● **Work to be completed**:
Pick out all lines with the word "pour" from the records that follow.

● **Records shown**:
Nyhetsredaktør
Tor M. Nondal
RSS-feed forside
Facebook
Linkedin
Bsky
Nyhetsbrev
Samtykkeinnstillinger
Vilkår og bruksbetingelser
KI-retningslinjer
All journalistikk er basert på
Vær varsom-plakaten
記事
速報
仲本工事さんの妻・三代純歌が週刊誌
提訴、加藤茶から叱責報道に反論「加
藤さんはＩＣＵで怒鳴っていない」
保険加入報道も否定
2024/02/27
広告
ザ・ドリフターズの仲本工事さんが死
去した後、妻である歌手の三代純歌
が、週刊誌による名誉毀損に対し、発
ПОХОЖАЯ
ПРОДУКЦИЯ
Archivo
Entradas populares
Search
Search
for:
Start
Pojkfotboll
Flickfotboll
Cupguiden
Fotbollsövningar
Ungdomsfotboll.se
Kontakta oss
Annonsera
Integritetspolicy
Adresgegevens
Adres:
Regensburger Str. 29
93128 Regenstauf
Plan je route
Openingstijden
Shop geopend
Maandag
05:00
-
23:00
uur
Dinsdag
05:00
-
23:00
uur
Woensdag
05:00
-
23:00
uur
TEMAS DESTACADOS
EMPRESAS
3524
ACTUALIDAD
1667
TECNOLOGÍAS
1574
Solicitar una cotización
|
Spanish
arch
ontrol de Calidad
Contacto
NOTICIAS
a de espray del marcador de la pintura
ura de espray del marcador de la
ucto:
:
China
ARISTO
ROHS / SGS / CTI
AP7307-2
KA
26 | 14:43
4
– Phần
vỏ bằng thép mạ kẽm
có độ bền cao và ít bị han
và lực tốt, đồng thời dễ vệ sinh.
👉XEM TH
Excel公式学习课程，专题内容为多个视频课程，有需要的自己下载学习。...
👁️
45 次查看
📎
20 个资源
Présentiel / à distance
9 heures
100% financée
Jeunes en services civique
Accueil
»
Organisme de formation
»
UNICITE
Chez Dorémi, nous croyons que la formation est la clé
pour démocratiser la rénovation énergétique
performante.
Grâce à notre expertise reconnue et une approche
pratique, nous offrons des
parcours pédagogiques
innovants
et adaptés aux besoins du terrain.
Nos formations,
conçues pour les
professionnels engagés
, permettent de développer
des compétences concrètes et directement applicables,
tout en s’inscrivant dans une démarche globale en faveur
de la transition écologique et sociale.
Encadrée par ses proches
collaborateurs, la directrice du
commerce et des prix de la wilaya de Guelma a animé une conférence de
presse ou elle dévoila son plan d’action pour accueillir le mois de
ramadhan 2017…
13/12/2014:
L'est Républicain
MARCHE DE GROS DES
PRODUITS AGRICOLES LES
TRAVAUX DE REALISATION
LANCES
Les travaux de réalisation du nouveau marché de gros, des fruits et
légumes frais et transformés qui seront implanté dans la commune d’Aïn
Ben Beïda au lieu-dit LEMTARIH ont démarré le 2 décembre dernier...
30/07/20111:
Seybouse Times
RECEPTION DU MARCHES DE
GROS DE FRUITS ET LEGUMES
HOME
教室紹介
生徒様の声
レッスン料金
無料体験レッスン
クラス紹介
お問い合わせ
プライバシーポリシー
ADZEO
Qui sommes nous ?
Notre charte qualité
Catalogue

● **Finished task**:
pour démocratiser la rénovation énergétique
conçues pour les
presse ou elle dévoila son plan d’action pour accueillir le mois de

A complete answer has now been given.